Unilever, Kellogg, Dunkin Donuts and General Mills are among the companies facing pressure from investors to adopt policies that would ensure palm oil development does not contribute to deforestation, development on peatlands, or human rights violations.
In an effort coordinated by Green Century Capital Management, a coalition of institutional investors from the US and Europe representing about $270 billion in assets under management sent letters to 40 major palm oil producers, financiers and consumers.
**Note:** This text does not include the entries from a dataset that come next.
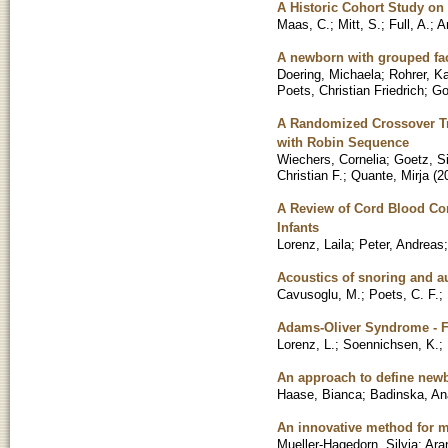
A Historic Cohort Study on
Maas, C.
;
Mitt, S.
;
Full, A.
;
A
A newborn with grouped fac
Doering, Michaela
;
Rohrer, K
Poets, Christian Friedrich
;
Go
A Randomized Crossover Tria
with Robin Sequence
Wiechers, Cornelia
;
Goetz, S
Christian F.
;
Quante, Mirja
(
2
A Review of Cord Blood Con
Infants
Lorenz, Laila
;
Peter, Andreas
Acoustics of snoring and a
Cavusoglu, M.
;
Poets, C. F.
;
Adams-Oliver Syndrome - Fo
Lorenz, L.
;
Soennichsen, K.
;
An approach to define newb
Haase, Bianca
;
Badinska, An
An innovative method for m
Mueller-Hagedorn, Silvia
;
Ara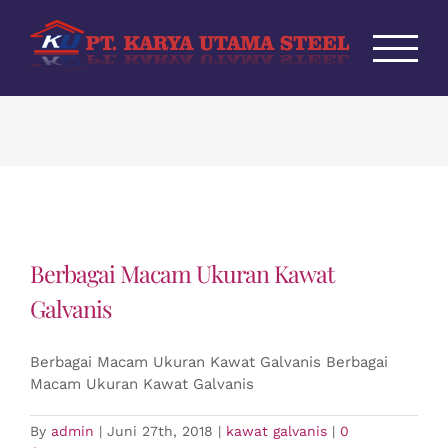
Skip
to
content
Berbagai Macam Ukuran Kawat
Galvanis
Berbagai Macam Ukuran Kawat Galvanis Berbagai
Macam Ukuran Kawat Galvanis
By
admin
|
Juni 27th, 2018
|
kawat galvanis
|
0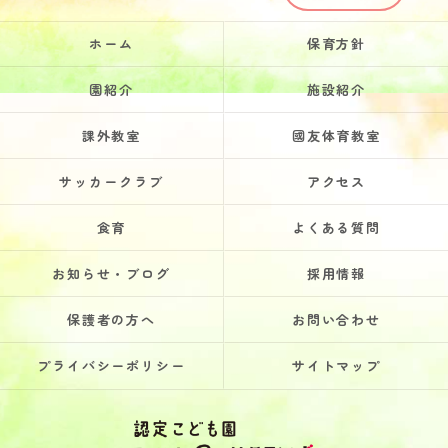
ホーム
保育方針
園紹介
施設紹介
課外教室
國友体育教室
サッカークラブ
アクセス
食育
よくある質問
お知らせ・ブログ
採用情報
保護者の方へ
お問い合わせ
プライバシーポリシー
サイトマップ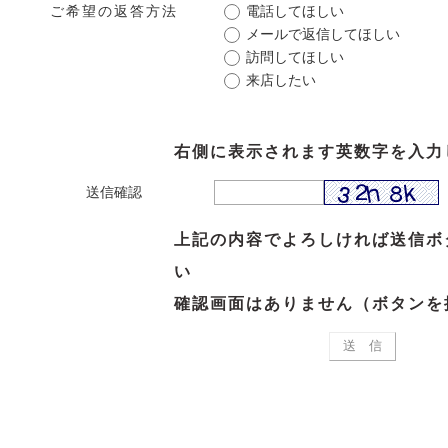
ご希望の返答方法
電話してほしい
メールで返信してほしい
訪問してほしい
来店したい
右側に表示されます英数字を入力
送信確認
上記の内容でよろしければ送信ボ
い
確認画面はありません（ボタンを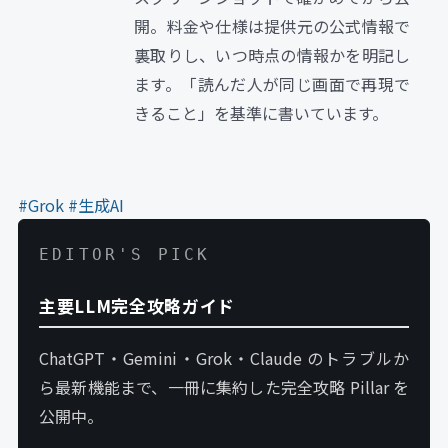
開。料金や仕様は提供元の公式情報で
裏取りし、いつ時点の情報かを明記し
ます。「読んだ人が同じ画面で再現で
きること」を基準に書いています。
#Grok
#生成AI
EDITOR'S PICK
主要LLM完全攻略ガイド
ChatGPT・Gemini・Grok・Claude のトラブルか
ら最新機能まで、一冊に集約した完全攻略 Pillar を
公開中。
Companies receiving the letter are: Wilmar International, P.T. Musim Mas, Golden Agri Resources, Sime Darby, Felda Global Venture, Kuala Lumpur Kepong, Cargill, Asian Agri, Agropalma, Daabon, New Britain Palm Oil, HSBC, Barclays, JP Morgan Chase, UBS, Morgan Stanley, Credit Suisse Group, Standard Chartered, Rabobank, Deutsche Bank, Dunkin Donuts, General Mills, Grupo Bimbo, Hillshire Brands, H.J. Heinz, Hormel Foods, Kellogg Company, Kraft Foods, Krispy Kreme, Mars, Mondelez International, Nestle, Nissin Foods, PepsiCo, The Hershey Company, J.M. Smucker Company and Toyo Suisan Kaisha.
About 85 percent of palm oil is grown in Indonesia and Malaysia, and is a leading driver of deforestation and biodiversity loss in those nations, Green Century Capital Management says.
Last month Unilever pledged that all of the palm oil the company buys globally will be traceable to known sources by the end of 2014. The company is one of the world’s major buyers of palm oil for use in products such as margarine, ice cream, soap and shampoo. It purchases around 1.5 million metric tons of palm oil and its derivatives annually, which represents about 3 percent of the world’s total production, the company says.